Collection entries

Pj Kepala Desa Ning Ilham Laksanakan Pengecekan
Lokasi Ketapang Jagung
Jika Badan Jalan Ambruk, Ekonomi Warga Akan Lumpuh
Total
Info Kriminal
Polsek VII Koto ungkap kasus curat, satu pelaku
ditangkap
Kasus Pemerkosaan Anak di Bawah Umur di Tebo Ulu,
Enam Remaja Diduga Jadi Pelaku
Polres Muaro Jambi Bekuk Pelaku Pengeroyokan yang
==
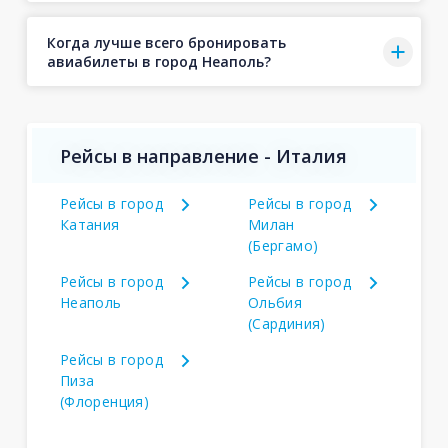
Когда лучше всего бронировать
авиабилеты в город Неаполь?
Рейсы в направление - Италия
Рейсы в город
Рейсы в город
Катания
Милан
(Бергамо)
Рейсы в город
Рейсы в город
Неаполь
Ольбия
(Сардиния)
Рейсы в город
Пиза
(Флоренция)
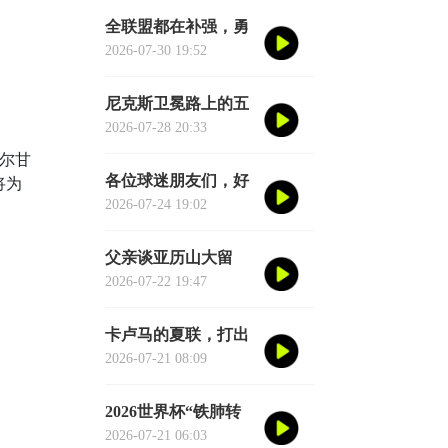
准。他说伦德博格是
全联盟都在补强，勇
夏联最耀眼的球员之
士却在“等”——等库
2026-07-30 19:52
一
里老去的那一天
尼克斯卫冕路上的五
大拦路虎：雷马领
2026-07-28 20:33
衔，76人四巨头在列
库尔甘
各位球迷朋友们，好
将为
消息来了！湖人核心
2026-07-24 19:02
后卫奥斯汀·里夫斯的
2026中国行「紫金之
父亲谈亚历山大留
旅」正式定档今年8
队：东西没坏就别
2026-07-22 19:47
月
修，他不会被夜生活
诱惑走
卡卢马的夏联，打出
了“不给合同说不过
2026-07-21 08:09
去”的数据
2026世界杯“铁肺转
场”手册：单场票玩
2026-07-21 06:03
==
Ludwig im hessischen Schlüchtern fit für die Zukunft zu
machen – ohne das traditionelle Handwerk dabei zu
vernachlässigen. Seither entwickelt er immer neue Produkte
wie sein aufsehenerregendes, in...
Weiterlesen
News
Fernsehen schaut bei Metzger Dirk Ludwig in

▶ REQUIREMENT
Only the lines above from the line containing "Weiterlesen" through the line containing "Fernsehen schaut bei Metzger Dirk Ludwig in" should be retyped, exactly and with both ends included.

▶ RESULT OF THIS EXERCISE
Weiterlesen
News
Fernsehen schaut bei Metzger Dirk Ludwig in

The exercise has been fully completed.